Background: Dietary antioxidants play an important role in preventing oxidative stress. Whether animals in search of food or brood sites are able to judge the antioxidant content, and if so actively seek out resources with enriched antioxidant content, remains unclear.
Results: We show here that the vinegar fly Drosophila melanogaster detects the presence of hydroxycinnamic acids (HCAs)-potent dietary antioxidants abundant in fruit-via olfactory cues. Flies are unable to smell HCAs directly but are equipped with dedicated olfactory sensory neurons detecting yeast-produced ethylphenols that are exclusively derived from HCAs. These neurons are housed on the maxillary palps, express the odorant receptor Or71a, and are necessary and sufficient for proxy detection of HCAs. Activation of these neurons in adult flies induces positive chemotaxis, oviposition, and increased feeding.
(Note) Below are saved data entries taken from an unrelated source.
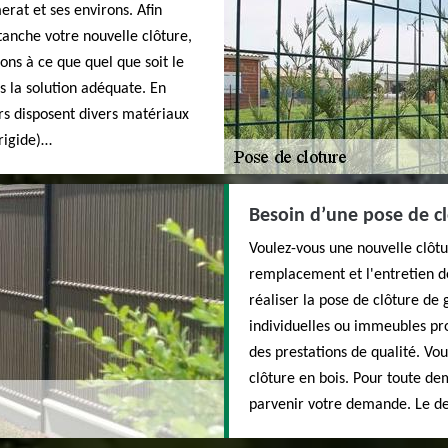
erat et ses environs. Afin
tanche votre nouvelle clôture,
ns à ce que quel que soit le
s la solution adéquate. En
iers disposent divers matériaux
 rigide)…
Besoin d’une pose de c
Voulez-vous une nouvelle clôtu
remplacement et l'entretien d
réaliser la pose de clôture de
individuelles ou immeubles pro
des prestations de qualité. Vou
clôture en bois. Pour toute de
parvenir votre demande. Le dev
We further demonstrate that fly larvae also seek out yeast enriched with HCAs and that larvae use the same ethylphenol cues as the adults but rely for detection upon a larval unique odorant receptor (Or94b), which is co-expressed with a receptor (Or94a) detecting a general yeast volatile. We also show that the ethylphenols act as reliable cues for the presence of dietary antioxidants, as these volatiles are produced--upon supplementation of HCAs--by a wide range of yeasts known to be consumed by flies.
Conclusions: For flies, dietary antioxidants are presumably important to counteract acute oxidative stress induced by consumption or by infection by entomopathogenic microorganisms. The ethylphenol pathway described here adds another layer to the fly's defensive arsenal against toxic microbes.